> [What the task asks]
Of the lines below, write out exactly those from the line with "Carolina Herrera - Bad Boy (143, 2164)" through the line with "Išpardavimas", both included, and skip the rest.

> [Exercise data]
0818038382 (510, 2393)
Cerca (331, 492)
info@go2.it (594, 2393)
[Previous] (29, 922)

...

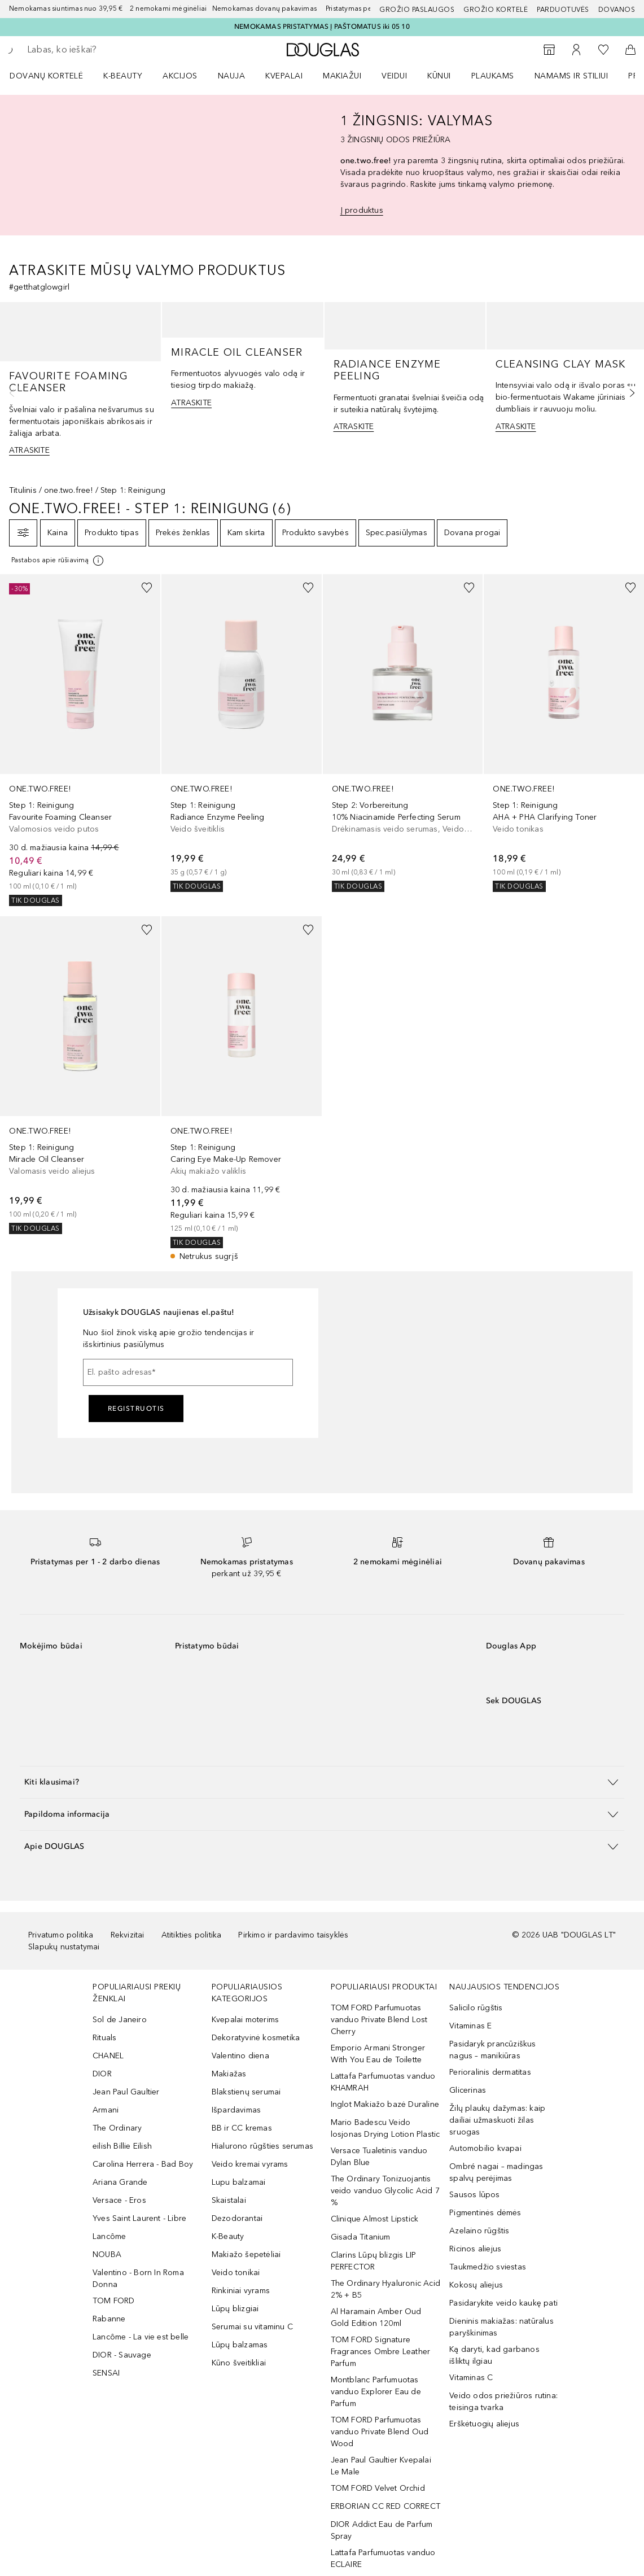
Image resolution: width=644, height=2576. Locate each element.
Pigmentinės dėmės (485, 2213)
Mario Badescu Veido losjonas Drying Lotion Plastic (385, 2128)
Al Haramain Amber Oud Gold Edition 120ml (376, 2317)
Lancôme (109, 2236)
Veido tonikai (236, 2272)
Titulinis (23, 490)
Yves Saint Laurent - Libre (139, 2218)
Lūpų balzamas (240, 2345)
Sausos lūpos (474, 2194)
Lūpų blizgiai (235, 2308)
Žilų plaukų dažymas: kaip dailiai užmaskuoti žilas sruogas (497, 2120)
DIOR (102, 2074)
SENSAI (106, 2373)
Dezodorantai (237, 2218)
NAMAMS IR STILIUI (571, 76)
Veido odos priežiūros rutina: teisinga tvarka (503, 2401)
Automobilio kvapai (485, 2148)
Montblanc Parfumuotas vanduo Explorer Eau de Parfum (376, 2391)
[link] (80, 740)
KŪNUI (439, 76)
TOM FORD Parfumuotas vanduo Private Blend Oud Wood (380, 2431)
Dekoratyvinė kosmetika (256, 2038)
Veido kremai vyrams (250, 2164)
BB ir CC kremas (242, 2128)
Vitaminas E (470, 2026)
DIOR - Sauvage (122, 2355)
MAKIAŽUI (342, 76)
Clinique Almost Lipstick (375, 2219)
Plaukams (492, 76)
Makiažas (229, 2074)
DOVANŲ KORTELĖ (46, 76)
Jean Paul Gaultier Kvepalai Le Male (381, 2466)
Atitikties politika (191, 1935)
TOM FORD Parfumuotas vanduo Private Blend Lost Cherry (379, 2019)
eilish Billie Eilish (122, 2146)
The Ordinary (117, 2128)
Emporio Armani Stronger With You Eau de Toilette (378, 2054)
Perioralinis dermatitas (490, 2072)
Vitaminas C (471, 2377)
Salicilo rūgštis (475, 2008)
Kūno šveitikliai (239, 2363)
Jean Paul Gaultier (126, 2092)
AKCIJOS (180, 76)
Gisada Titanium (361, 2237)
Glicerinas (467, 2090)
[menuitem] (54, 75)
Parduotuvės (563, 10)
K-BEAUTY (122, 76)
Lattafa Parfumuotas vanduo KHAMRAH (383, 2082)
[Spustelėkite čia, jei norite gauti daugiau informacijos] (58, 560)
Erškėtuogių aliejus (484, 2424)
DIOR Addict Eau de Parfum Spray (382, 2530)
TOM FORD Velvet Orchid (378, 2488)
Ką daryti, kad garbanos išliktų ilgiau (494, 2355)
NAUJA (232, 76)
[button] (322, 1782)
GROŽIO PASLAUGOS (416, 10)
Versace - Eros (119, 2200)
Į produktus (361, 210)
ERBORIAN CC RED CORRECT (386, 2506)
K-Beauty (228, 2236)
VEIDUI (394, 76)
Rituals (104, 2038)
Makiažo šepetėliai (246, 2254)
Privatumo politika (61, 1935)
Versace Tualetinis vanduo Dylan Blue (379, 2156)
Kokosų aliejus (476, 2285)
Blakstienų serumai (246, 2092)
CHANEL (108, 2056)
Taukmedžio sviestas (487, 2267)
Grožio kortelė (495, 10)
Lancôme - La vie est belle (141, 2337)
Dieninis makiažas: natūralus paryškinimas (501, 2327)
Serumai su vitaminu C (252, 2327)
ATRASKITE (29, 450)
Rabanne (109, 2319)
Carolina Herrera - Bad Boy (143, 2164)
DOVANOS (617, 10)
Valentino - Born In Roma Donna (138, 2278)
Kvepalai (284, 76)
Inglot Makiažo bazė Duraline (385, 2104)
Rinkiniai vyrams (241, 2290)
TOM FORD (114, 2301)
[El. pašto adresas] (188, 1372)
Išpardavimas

...

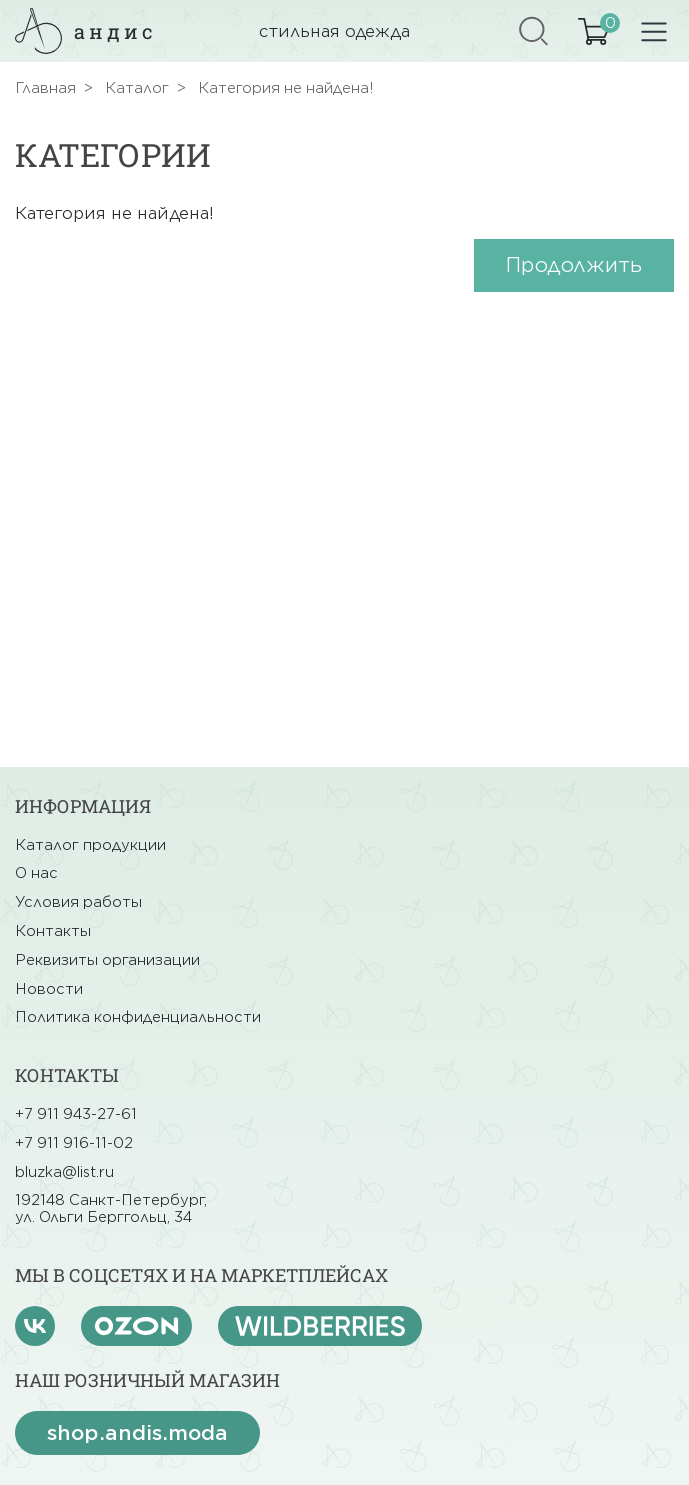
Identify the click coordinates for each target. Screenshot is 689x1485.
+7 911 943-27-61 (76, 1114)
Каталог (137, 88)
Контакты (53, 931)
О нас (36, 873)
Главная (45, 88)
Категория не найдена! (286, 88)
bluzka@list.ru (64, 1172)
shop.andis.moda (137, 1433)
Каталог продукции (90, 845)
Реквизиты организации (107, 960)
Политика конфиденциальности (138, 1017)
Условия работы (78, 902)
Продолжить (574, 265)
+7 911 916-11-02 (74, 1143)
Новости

> [Task solution]
Carolina Herrera - Bad Boy (143, 2164)
DOVANOS (617, 10)
Valentino - Born In Roma Donna (138, 2278)
Kvepalai (284, 76)
Inglot Makiažo bazė Duraline (385, 2104)
Rinkiniai vyrams (241, 2290)
TOM FORD (114, 2301)
[El. pašto adresas] (188, 1372)
Išpardavimas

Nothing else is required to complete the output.